Students take First-Year Studies in their first two terms on campus. Each section of the course includes about fifteen students, allowing for close relationships between students and teachers. Because each section uses the same reading list, First-Year Studies also helps students to join in the life of a larger intellectual community, one that now includes generations of Lawrentians.

In keeping with such goals, First-Year Studies is expansive and inclusive. Instead of endorsing a single point of view, the course embraces works from many different traditions. Every division of the curriculum is represented on the syllabus, and recent versions of the course have included works by Plato and Bruegel, Brecht and Feynman, Borges and Miles Davis, Natasha Trethewey and Alison Bechdel.

Through their encounters with such works, students gain an appreciation of different approaches to knowledge. They also join each other in exploring a host of important questions, such as: What is the best sort of life for human beings? Are there limits to human knowledge? How should we respond to injustice and suffering?

In addition to raising these questions, First-Year Studies serves more immediate and practical goals. The course encourages lively discussion and introduces students to the conventions of academic writing. In the first term, for example, students learn that a paper must serve the needs of an intelligent, curious reader. They also learn that a good paper should be organized around a central claim or thesis and supported with evidence from the text.

In the second term, students build on these foundations, moving on to more complex forms of argument. Students may be asked to assess the interpretations of earlier scholars or to contrast the treatment of a crucial theme in two very different texts. Through their work in First-Year Studies, then, students begin to master the skills needed for success in more advanced courses.
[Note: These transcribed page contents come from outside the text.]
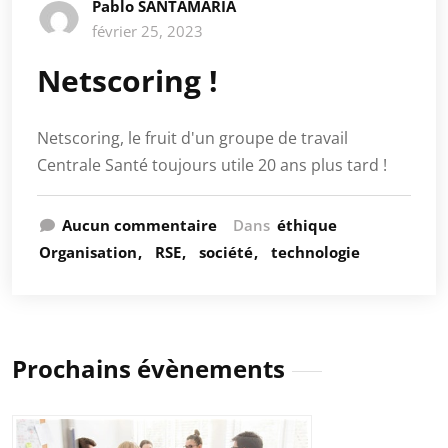
Pablo SANTAMARIA
février 25, 2023
Netscoring !
Netscoring, le fruit d'un groupe de travail
Centrale Santé toujours utile 20 ans plus tard !
Aucun commentaire
Dans
éthique
Organisation
RSE
société
technologie
Prochains évènements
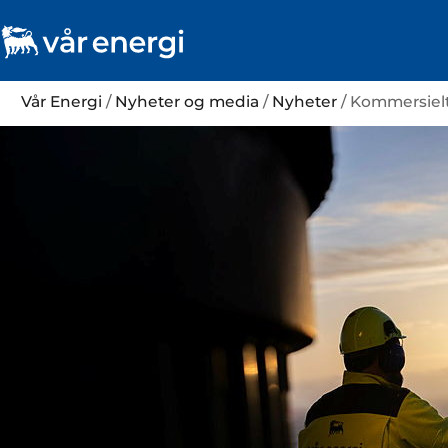
Vår Energi
/
Nyheter og media
/
Nyheter
/ Kommersielt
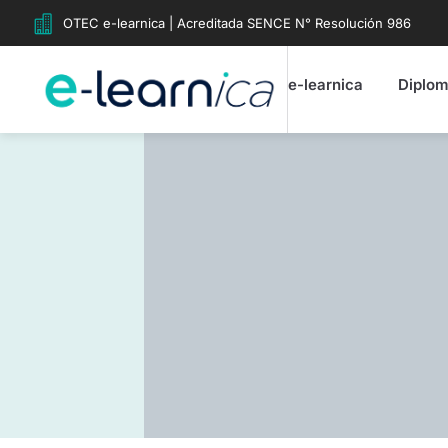
OTEC e-learnica | Acreditada SENCE N° Resolución 986
e-learnica
Diplo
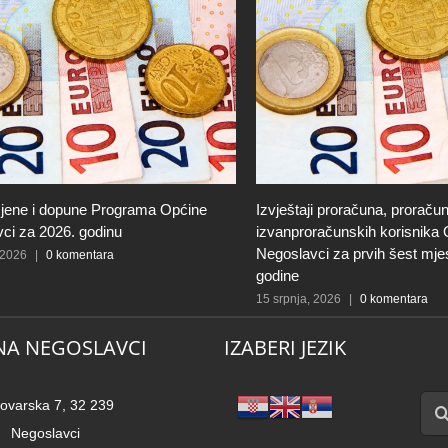
jene i dopune Programa Općine
Izvještaji proračuna, proračun
ci za 2026. godinu
izvanproračunskih korisnika
Negoslavci za prvih šest mje
 2026
|
0 komentara
godine
15 srpnja, 2026
|
0 komentara
NA NEGOSLAVCI
IZABERI JEZIK
Traži
ovarska 7, 32 239
Negoslavci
NOTE TO STUDENTS: You don’t need to buy any of these books before arriving on campus. But whenever and wherever you get your books, you must use the editions listed here. For domestic students, if you have not already received Natasha Trethewey's Native Guard as part of the LUX virtual events in the spring, a copy will be waiting for you in your on-campus mailbox.

Fall Term

Berenice Abbott, Tri-Boro Barber School (photograph)
Plato. The Republic. Trans. Grube/Reeve.  Hackett.
ISBN 978-0872201361 (pbk)
Thomas Seeley. Honeybee Democracy. Princeton University Press.
ISBN 978-0691147215
Amy Stanley. Stranger in the Shogun's City. Scribner.
ISBN 978-1501188534 (pbk)
Natasha Trethewey. Native Guard. Mariner Books.
ISBN 978-0618872657 (pbk)

Winter Term

Abhijit Banerjee and Esther Duflo. Poor Economics: A Radical Rethinking of the Way to Fight Global Poverty. Public Affairs.
ISBN 978-1610390934 (pbk)
Miles Davis. Kind of Blue. Columbia [Audio CD].
Tony Kushner, Angels in America, Part 1: Millennium Approaches, included in Angels in America: A Gay Fantasia on National Themes. Theater Communication Group.
ISBN 978-1559363846 (pbk)
Eric R. Scerri.  The Periodic Table:  A Very Short Introduction.  2nd edition. Oxford University Press.
ISBN 978-0198842323 (pbk)
Jeremy Waldron. The Harm in Hate Speech. Harvard University Press.